Ilustrasi.Pekerja menunjukkan buah kelapa sawit usai dipanen di kawasan PT Perkebunan Nusantara IV, Deli Serdang, Sumatera Utara, Kamis (24/10/2024). ANTARA FOTO/Fransisco Carolio/tom.
JAKARTA, DDTCNews - Dirjen Bea dan Cukai Askolani memperkirakan kebijakan larangan ekspor konsentrat tembaga mulai 1 Januari 2025 akan berdampak terhadap penerimaan bea.
Askolani menjelaskan pelarangan ekspor tembaga menjadi bagian dari upaya pemerintah untuk mendorong hilirisasi. Menurutnya, kebijakan pelarangan ekspor tersebut bakal berdampak pada penerimaan bea keluar.

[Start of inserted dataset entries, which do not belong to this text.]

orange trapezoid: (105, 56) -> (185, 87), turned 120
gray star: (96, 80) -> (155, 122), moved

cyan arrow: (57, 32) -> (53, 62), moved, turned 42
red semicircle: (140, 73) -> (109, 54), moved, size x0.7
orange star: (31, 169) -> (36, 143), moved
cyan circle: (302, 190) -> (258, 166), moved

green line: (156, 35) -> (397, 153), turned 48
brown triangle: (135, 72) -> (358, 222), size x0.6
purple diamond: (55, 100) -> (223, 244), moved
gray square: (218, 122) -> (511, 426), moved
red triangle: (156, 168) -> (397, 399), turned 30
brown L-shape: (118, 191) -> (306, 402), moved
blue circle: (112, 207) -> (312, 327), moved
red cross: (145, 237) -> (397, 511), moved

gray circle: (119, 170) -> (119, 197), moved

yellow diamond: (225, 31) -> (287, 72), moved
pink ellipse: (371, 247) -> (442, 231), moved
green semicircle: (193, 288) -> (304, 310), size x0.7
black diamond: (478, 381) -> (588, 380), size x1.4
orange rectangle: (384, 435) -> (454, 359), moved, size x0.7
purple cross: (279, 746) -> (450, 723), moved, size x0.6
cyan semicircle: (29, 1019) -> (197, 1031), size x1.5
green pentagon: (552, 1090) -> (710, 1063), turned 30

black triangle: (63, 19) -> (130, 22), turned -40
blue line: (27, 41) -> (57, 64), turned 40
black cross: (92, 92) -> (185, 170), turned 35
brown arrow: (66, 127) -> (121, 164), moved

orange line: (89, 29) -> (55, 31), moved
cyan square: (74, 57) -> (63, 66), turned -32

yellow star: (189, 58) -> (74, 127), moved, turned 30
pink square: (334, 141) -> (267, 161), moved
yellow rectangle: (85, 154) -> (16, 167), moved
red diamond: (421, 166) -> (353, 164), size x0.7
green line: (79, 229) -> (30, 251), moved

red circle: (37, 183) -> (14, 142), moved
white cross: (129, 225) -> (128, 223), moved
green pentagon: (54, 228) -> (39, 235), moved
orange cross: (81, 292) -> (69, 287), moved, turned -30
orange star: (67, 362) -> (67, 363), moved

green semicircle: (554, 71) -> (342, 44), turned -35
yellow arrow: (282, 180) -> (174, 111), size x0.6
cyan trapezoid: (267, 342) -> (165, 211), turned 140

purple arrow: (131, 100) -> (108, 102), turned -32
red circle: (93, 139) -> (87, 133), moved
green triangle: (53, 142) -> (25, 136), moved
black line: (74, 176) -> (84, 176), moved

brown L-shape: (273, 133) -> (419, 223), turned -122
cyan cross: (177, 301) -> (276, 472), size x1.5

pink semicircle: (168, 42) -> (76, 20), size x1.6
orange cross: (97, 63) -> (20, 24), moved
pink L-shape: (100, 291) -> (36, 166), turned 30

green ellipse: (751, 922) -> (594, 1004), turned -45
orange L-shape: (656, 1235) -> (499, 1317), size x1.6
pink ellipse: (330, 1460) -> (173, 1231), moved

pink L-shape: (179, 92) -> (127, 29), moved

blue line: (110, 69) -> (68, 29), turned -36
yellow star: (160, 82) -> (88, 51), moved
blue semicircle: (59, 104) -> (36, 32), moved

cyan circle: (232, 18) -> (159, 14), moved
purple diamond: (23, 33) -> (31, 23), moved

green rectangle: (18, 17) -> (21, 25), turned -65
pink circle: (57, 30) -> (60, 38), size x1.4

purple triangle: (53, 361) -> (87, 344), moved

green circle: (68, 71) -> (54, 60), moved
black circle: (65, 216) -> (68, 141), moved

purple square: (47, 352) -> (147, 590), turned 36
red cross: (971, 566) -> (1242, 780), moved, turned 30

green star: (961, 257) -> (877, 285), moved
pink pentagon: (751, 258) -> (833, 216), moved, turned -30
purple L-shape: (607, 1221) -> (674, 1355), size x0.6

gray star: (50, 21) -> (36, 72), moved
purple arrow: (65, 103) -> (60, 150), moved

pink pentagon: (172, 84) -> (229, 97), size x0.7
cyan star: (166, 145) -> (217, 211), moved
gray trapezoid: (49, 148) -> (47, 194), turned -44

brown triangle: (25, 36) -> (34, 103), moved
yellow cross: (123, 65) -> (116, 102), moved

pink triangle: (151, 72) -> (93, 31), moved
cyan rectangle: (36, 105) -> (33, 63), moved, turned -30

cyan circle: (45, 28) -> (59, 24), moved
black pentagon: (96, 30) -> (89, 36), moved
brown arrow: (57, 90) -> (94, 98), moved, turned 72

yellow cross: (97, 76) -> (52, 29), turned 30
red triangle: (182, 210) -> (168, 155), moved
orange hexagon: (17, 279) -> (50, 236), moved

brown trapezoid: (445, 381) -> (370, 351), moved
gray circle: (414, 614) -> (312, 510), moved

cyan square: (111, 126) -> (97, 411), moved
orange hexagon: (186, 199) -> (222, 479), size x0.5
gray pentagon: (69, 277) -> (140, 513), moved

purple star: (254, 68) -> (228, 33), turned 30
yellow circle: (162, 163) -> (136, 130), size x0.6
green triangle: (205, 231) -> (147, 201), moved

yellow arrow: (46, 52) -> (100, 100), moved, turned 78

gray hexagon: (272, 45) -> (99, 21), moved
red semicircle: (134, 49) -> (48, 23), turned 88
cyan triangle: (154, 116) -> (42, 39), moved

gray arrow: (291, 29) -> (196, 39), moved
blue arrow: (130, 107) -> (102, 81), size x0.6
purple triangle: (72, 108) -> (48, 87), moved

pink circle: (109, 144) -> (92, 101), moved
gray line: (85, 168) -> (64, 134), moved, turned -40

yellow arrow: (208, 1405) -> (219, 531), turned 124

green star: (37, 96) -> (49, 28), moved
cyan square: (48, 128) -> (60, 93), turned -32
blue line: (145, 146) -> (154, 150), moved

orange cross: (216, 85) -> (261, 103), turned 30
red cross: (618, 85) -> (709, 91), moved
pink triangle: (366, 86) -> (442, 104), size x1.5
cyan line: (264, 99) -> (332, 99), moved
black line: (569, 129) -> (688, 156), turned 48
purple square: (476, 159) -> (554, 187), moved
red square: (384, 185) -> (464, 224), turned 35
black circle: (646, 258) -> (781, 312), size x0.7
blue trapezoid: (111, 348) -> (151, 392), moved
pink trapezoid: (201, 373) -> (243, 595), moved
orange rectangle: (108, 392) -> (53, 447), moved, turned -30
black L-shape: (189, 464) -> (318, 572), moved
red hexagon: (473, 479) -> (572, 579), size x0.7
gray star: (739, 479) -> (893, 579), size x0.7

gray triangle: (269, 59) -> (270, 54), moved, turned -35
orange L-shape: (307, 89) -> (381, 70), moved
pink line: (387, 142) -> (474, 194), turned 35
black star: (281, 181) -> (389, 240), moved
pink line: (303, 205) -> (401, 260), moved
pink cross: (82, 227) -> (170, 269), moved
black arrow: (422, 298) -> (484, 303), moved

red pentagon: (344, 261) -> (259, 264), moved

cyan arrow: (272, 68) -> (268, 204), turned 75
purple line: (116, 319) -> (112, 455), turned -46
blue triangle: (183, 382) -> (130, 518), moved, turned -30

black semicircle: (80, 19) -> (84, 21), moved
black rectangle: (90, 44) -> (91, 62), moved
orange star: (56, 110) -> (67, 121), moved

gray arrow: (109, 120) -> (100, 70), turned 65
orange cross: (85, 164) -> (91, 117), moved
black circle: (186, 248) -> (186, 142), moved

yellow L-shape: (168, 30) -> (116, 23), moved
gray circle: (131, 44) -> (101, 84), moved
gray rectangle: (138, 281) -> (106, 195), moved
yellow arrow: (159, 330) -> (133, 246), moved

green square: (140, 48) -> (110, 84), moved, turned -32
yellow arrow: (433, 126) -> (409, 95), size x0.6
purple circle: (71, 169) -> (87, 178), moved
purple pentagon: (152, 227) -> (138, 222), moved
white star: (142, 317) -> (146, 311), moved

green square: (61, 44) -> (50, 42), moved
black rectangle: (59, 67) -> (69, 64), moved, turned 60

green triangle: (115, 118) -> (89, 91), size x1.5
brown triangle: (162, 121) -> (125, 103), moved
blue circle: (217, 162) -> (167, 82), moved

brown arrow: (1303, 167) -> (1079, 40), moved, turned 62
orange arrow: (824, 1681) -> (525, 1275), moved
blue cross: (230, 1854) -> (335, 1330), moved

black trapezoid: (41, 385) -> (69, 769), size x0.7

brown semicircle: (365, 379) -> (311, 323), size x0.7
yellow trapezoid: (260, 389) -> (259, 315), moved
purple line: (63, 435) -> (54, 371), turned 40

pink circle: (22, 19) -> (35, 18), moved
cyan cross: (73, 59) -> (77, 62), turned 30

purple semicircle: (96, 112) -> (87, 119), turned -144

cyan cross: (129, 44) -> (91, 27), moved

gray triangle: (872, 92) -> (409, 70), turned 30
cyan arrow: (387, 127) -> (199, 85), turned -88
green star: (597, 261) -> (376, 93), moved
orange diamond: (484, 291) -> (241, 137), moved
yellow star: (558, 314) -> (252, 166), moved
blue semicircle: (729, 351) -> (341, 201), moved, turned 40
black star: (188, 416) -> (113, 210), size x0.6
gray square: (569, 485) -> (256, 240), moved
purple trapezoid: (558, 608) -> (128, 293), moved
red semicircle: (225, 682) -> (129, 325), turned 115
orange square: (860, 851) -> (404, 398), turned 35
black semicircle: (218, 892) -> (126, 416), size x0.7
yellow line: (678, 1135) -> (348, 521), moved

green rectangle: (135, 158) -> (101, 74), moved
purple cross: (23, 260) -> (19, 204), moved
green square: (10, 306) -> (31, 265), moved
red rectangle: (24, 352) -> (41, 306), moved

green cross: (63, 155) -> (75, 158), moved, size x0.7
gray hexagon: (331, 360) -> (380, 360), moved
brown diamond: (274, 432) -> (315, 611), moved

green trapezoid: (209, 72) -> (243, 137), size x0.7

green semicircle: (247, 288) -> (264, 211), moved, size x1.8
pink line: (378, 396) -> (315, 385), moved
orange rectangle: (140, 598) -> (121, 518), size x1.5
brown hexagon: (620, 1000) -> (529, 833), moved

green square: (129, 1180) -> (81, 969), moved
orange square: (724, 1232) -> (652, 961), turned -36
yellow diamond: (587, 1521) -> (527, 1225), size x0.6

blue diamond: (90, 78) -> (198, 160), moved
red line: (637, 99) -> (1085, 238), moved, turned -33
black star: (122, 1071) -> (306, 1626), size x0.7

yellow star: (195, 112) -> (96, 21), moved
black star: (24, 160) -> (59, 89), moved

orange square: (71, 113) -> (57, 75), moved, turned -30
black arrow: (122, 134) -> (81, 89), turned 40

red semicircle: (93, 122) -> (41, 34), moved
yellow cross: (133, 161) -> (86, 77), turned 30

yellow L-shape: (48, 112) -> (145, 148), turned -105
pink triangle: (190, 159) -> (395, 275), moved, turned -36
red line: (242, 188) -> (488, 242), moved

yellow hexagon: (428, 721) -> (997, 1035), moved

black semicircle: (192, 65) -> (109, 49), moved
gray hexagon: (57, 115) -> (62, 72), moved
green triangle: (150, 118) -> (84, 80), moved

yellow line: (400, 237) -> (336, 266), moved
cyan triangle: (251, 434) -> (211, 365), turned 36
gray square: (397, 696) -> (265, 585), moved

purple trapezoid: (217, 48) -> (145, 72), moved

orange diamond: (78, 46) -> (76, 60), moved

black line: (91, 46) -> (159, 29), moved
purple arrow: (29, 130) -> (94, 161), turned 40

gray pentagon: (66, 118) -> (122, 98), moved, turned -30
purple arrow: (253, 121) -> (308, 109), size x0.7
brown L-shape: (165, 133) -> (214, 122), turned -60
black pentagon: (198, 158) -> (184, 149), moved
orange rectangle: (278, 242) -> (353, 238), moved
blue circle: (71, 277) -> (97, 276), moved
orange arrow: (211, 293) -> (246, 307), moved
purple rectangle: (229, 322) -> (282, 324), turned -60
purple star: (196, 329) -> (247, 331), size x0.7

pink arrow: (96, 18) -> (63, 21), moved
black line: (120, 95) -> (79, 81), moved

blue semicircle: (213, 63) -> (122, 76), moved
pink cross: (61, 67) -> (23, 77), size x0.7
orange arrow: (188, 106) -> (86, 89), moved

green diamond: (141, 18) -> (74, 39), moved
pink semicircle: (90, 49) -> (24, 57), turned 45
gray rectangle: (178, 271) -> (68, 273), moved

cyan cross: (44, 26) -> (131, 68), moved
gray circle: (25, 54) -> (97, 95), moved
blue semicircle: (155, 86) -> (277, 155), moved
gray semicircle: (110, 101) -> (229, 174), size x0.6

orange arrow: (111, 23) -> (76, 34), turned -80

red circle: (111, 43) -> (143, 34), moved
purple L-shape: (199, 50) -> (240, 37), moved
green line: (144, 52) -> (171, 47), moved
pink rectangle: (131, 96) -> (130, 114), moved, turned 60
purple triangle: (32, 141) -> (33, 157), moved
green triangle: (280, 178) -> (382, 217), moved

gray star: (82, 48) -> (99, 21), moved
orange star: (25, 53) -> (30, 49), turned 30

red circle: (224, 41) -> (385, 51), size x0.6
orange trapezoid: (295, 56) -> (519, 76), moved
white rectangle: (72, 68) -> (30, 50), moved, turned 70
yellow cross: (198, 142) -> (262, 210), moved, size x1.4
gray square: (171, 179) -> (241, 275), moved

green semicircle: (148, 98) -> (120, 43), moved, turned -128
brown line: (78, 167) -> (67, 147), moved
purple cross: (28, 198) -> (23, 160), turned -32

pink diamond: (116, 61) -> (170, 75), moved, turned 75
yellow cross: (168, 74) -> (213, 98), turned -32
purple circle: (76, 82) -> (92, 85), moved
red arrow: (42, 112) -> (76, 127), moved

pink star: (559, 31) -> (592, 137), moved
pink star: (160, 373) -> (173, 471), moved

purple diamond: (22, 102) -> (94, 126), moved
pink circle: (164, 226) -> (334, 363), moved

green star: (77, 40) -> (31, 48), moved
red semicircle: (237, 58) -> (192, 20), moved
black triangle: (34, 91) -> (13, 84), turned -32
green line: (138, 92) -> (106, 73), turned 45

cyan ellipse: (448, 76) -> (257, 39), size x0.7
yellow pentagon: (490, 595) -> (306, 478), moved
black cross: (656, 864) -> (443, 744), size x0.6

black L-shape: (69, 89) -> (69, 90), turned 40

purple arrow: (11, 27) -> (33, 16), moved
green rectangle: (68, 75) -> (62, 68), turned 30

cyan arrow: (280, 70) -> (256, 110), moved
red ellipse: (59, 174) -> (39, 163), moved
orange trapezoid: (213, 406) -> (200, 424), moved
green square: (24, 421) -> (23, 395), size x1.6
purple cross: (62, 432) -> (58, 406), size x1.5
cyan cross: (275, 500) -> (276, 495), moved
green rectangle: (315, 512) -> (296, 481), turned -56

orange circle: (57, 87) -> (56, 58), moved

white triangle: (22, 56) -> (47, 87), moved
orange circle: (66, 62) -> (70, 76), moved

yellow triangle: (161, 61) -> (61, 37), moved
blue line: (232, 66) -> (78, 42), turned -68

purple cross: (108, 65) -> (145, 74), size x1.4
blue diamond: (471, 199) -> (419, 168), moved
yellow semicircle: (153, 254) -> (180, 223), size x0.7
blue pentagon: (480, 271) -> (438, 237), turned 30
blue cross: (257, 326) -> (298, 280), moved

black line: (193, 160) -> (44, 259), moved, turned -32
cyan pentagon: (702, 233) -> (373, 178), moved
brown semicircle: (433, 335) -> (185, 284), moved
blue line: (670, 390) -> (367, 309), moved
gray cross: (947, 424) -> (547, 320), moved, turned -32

"Dampak daripada kebijakan itu tentunya kemungkinan kita tidak akan mendapatkan bea keluar dari tembaga lagi pada 2025," katanya, dikutip pada Senin (11/11/2024).
Askolani menuturkan Kemenkeu akan mengikuti ketentuan pelarangan ekspor tembaga. Menurutnya, penerimaan bea keluar dari tembaga sejauh ini hampir menyentuh Rp10 triliun, dan diprediksi akan melampaui angka tersebut pada akhir tahun.
Ketika ekspor tembaga dilarang, DJBC akan berfokus pada penerimaan bea keluar dari CPO yang juga cukup dominan, yaitu rata-rata mencapai Rp5 triliun per tahun.
Walaupun berdampak terhadap penerimaan bea keluar, Askolani meyakini pelarangan ekspor mampu memberikan beberapa manfaat bagi ekonomi nasional. Pertama, mendorong hilirisasi dan menarik lebih banyak investasi untuk pembangunan smelter.
Kedua, kegiatan hilirisasi akan menambah penerimaan negara dari pos yang lain, terutama pajak pertambahan nilai (PPN) dan pajak penghasilan (PPh) badan.
"Tentunya Pak Suryo [Dirjen Pajak Suryo Utomo] akan mereviu dampak dari shifting bea keluar ke pajak," ujarnya.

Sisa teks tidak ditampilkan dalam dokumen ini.